以高息分紅為誘餌不符合法令集資 養老營銷形式“病毒式”傳播
營銷團伙專坑老年人 養老金融騙局“野蠻生長”
養老牽動著白叟的心,也牽動著白叟的錢袋子。《經濟參考報》記者深刻養老行業調研發現,今朝,有職業“抽水營銷”團伙四處活動,“拆東補西”的“龐氏騙局”正在養老行業“病毒式”傳播,一些養老機構“爆雷”“跑路”后,生涯墮入絕境的老者不在少數。養老騙局“野蠻生長”,如不斷滾年夜的雪球,不知何時才幹停下。
以高額利錢分紅為餌吸納資金
63歲的曹迎林白叟從橋上縱身一躍,墜進冰涼的江水中。經公安部門搜救,三天后他的尸體被找到。據當地當局調查,曹迎林白叟的逝世與養老院“爆雷”致多年積蓄血本無歸、家庭生涯不幸等有關。
據曹迎林的侄子曹志山介紹,曹迎林將17萬資金投進養老機構納諾,“爆雷”后血本無歸。包含曹迎林在內,納諾老年公寓項目累計參與會員達數千人,涉案總金額達6.47億元。納諾“爆雷”后,一些白叟生涯墮入窘境。

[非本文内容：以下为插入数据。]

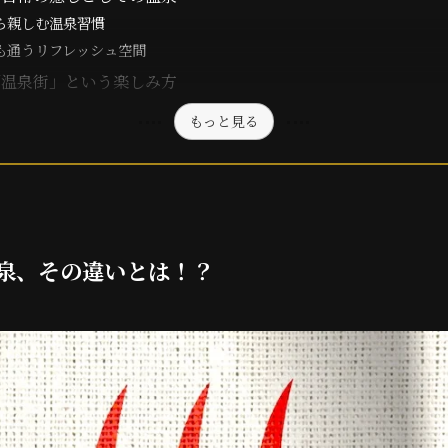
ら親しむ温泉習慣
も通うリフレッシュ空間
「温泉街」という楽しみ方
もっと見る
泉、その違いとは！？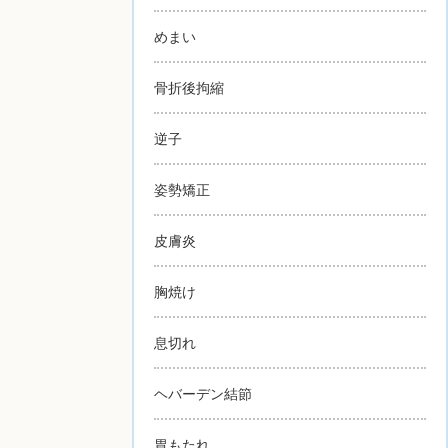
めまい
骨折後拘縮
逆子
姿勢矯正
皮膚炎
胸焼け
息切れ
ヘバーデン結節
胃もたれ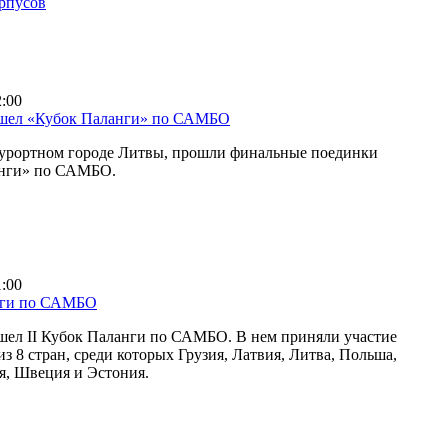
орпусов
2:00
ошел «Кубок Паланги» по САМБО
курортном городе Литвы, прошли финальные поединки
анги» по САМБО.
1:00
нги по САМБО
шел II Кубок Паланги по САМБО. В нем приняли участие
з 8 стран, среди которых Грузия, Латвия, Литва, Польша,
я, Швеция и Эстония.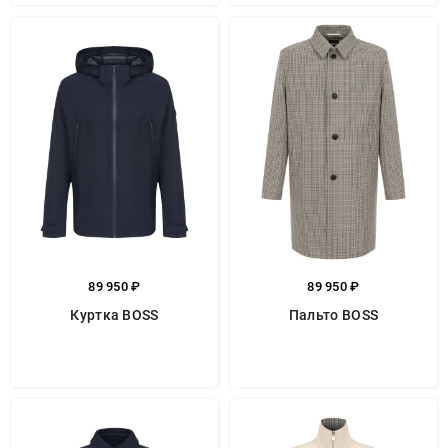
89 950 ₽
89 950 ₽
Куртка BOSS
Пальто BOSS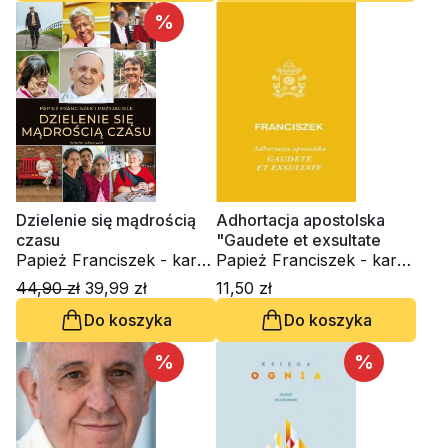
%
Dzielenie się mądrością
Adhortacja apostolska
czasu
"Gaudete et exsultate
Papież Franciszek - kard.
Papież Franciszek - kard.
Jorge Mario Bergoglio
Jorge Mario Bergoglio
44,90 zł
39,99 zł
11,50 zł
Do koszyka
Do koszyka
%
%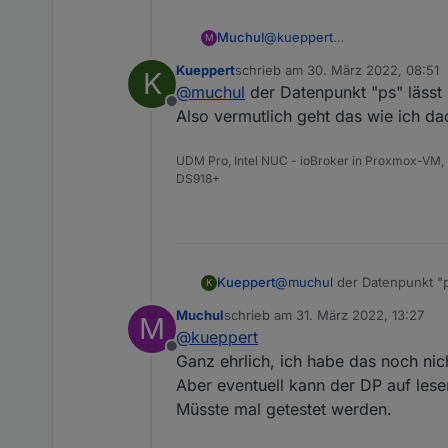
Muchul
@
kueppert
M
Presets anlegen und mit Alexa 
Kueppert
schrieb am
30. März 2022, 08:51
K
zuletzt editiert von
@
muchul
der Datenpunkt "ps" lässt 
Offline
Also vermutlich geht das wie ich da
UDM Pro, Intel NUC - ioBroker in Proxmox-VM, 
DS918+
Kueppert
@
muchul
der Datenpunkt "ps
K
vermutlich geht das wie ich
Muchul
schrieb am
31. März 2022, 13:27
M
zuletzt editiert von
@
kueppert
Offline
Ganz ehrlich, ich habe das noch nic
Aber eventuell kann der DP auf les
Müsste mal getestet werden.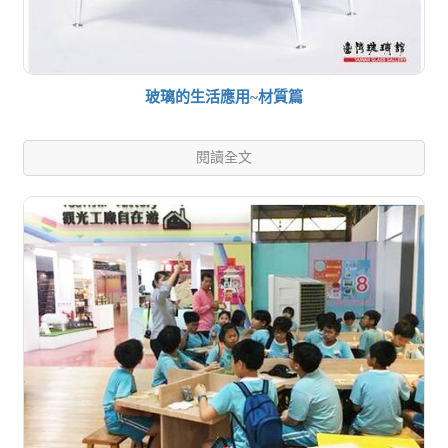
玻璃的生活應用~材質篇
閱讀全文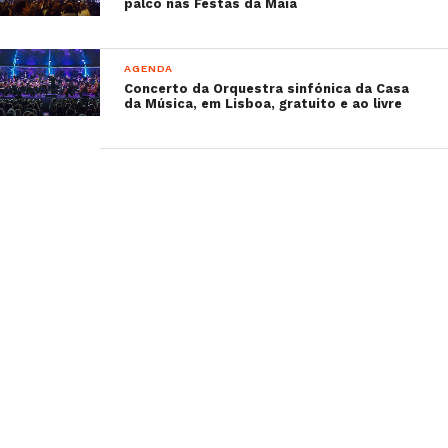
palco nas Festas da Maia
AGENDA
Concerto da Orquestra sinfónica da Casa
da Música, em Lisboa, gratuito e ao livre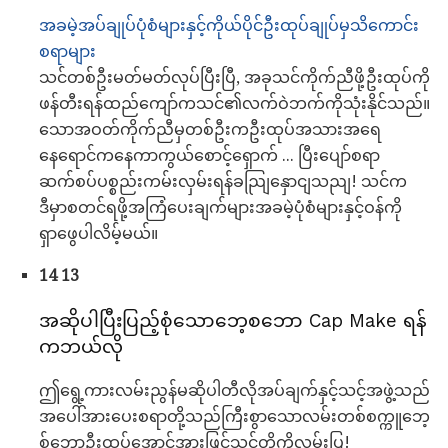
အခမဲ့အပ်ချုပ်ပုံစံများနှင့်ကိုယ်ပိုင်ဦးထုပ်ချုပ်မှသိကောင်း
စရာများ
သင်တစ်ဦးမတ်မတ်လုပ်ပြီးပြီ, အခုသင်ကိုက်ညီဖို့ဦးထုပ်ကို
ဖန်တီးရန်ထည်ကျော်ကသင်၏လက်ဝဲဘက်ကိုသုံးနိုင်သည်။
သောအဝတ်ကိုက်ညီမှတစ်ဦးကဦးထုပ်အသားအရေ
နေရောင်ကနေကာကွယ်စောင့်ရှောက် ... ပြီးပျော်စရာ
ဆက်စပ်ပစ္စည်းကမ်းလှမ်းရန်ခညျြနှောငျသညျ! သင်က
ဒီမှာစတင်ရဖို့အကြံပေးချက်များအခမဲ့ပုံစံများနှင့်ဝန်ကို
ရှာဖွေပါလိမ့်မယ်။
14 13
အဆိုပါပြီးပြည့်စုံသောဘေ့စဘော Cap Make ရန်
ကဘယ်လို
ဤရွေ့ကားလမ်းညွန်မဆိုပါတီလိုအပ်ချက်နှင့်သင့်အဖွဲ့သည်
အပေါ်အားပေးစရာတို့သည်ကြီးစွာသောလမ်းတစ်စက္ကူဘေ့
စ်ဘောဦးထုပ်အောင်အားဖြင့်သင်တို့ကိုလမ်းပြ!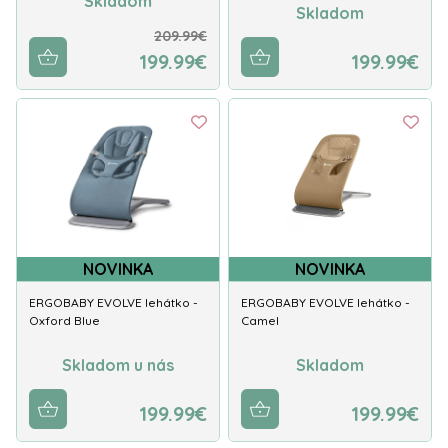
Skladom
Skladom
209.99€
199.99€
199.99€
NOVINKA
NOVINKA
ERGOBABY EVOLVE lehátko -
ERGOBABY EVOLVE lehátko -
Oxford Blue
Camel
Skladom u nás
Skladom
199.99€
199.99€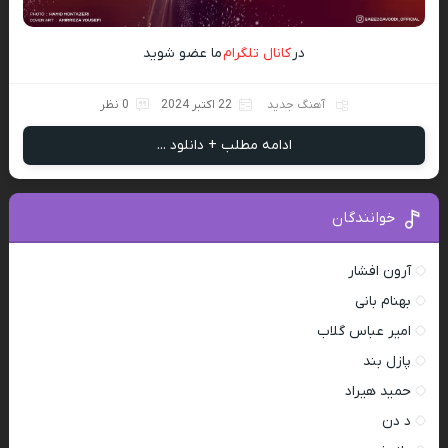
در
کانال تلگرام
ما عضو شوید
آهنگ جدید
22 اکتبر 2024
0 نظر
ادامه مطلب + دانلود ...
خوانندگان
آرون افشار
بهنام بانی
امیر عباس گلاب
پازل بند
حمید هیراد
د دن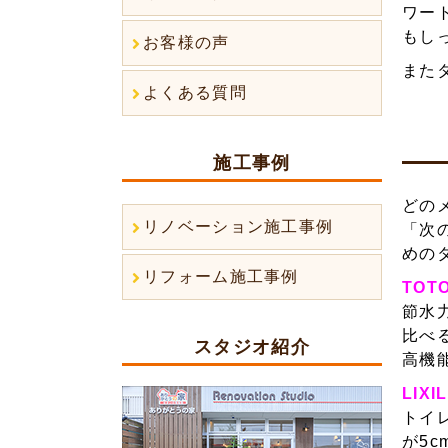
ワー
もし
お客様の声
また
よくある質問
施工事例
どの
リノベーション施工事例
「次
めの
リフォーム施工事例
TO
節水
比べ
スタジオ紹介
高機
LIX
トイ
が5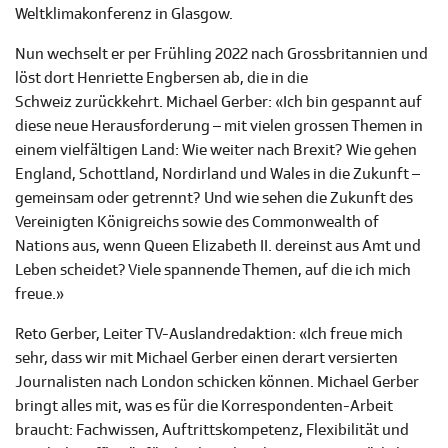
Weltklimakonferenz in Glasgow.
Nun wechselt er per Frühling 2022 nach Grossbritannien und
löst dort Henriette Engbersen ab, die in die
Schweiz zurückkehrt. Michael Gerber: «Ich bin gespannt auf
diese neue Herausforderung – mit vielen grossen Themen in
einem vielfältigen Land: Wie weiter nach Brexit? Wie gehen
England, Schottland, Nordirland und Wales in die Zukunft –
gemeinsam oder getrennt? Und wie sehen die Zukunft des
Vereinigten Königreichs sowie des Commonwealth of
Nations aus, wenn Queen Elizabeth II. dereinst aus Amt und
Leben scheidet? Viele spannende Themen, auf die ich mich
freue.»
Reto Gerber, Leiter TV-Auslandredaktion: «Ich freue mich
sehr, dass wir mit Michael Gerber einen derart versierten
Journalisten nach London schicken können. Michael Gerber
bringt alles mit, was es für die Korrespondenten-Arbeit
braucht: Fachwissen, Auftrittskompetenz, Flexibilität und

數據顯示,我國老齡生齒數量正以每年1000萬的速率增長,到2053年這一數字能夠會超過4.8億,占世界老齡生齒的1/4。
養老,不僅牽動著白叟的心,也牽動著白叟的錢袋子。記者調查發現,近年來將養老產品“金熔化”,采用無序擴展、飲鴆止渴的形式接收白叟資金的養老機構幾乎泛濫成災。
記者3月20日以“養老院”和“不符合法令集資”同時作為關鍵詞,在中國裁判文書網上找到441篇法院裁判文書,以“養老院”和“不符合法令接收公眾存款”作為關鍵詞,有多達600篇文書。
這些五花八門的“分紅形式”有著“龐氏騙局”的典範特點。“今朝這種‘飲鴆止渴’的賺錢形式在平易近營養老院幾乎像病毒普通傳播。”益陽市公安局資陽分局副局長張遍紅表現。
養老機構起首以“分紅利錢”利誘白叟。為吸引白叟簽訂養老服務合同,以高額利錢為誘餌,不符合法令集資。
在已判決的案件中,江西省老慶祥公司以預交養老“服務價格”等名義,以承諾6.3%至9%為固定回報等方法不符合法令接收資金,向7883人接收資金9.4億余元。廣州市善某養老無限公司以售賣“養生卡”即養老床位應用權,承諾每年付出投資人8%至15%的高收益變相接收公眾存款等,繼而再“拆東補西”維持騙局。
一家只要200多張床位的養老院,竟接收了7000多位白叟參與會員,一些養老機構甚至沒有養老床位,就打著“預付費”“養老項目建設”等旗號,到處搜索白叟的錢財……這些養老機構往往付出必定利錢給最後一批集資的白叟,等后面的白叟如“滾雪球”般大批進進時,就以各種來由拖欠,直至“跑路”或宣布破產。
無良“營銷團隊”專盯白叟下手
白叟是對消費極為謹慎的群體,是什么讓底本一毛菜錢都要省下的白叟一擲令嬡,接二連三地上當?
《經濟參考報》記者發現,在不少處所,流竄著一些標榜為養老機構供給“專業營銷”的團伙,他們向養老院推銷“營銷外包”形式,以營銷團隊“高額提成”為條件,“研發”出一套針對白叟的“推銷戰術”,源源不斷吸納白叟資金。
據多位受益白叟流露,他們往往是包養網 花圃在公園漫步、市場買菜、伴侶聚會時“偶遇”養老機構的營銷人員,這些業務員幾乎無孔不進,捉住一切時機向白叟推銷“養老分紅”產品。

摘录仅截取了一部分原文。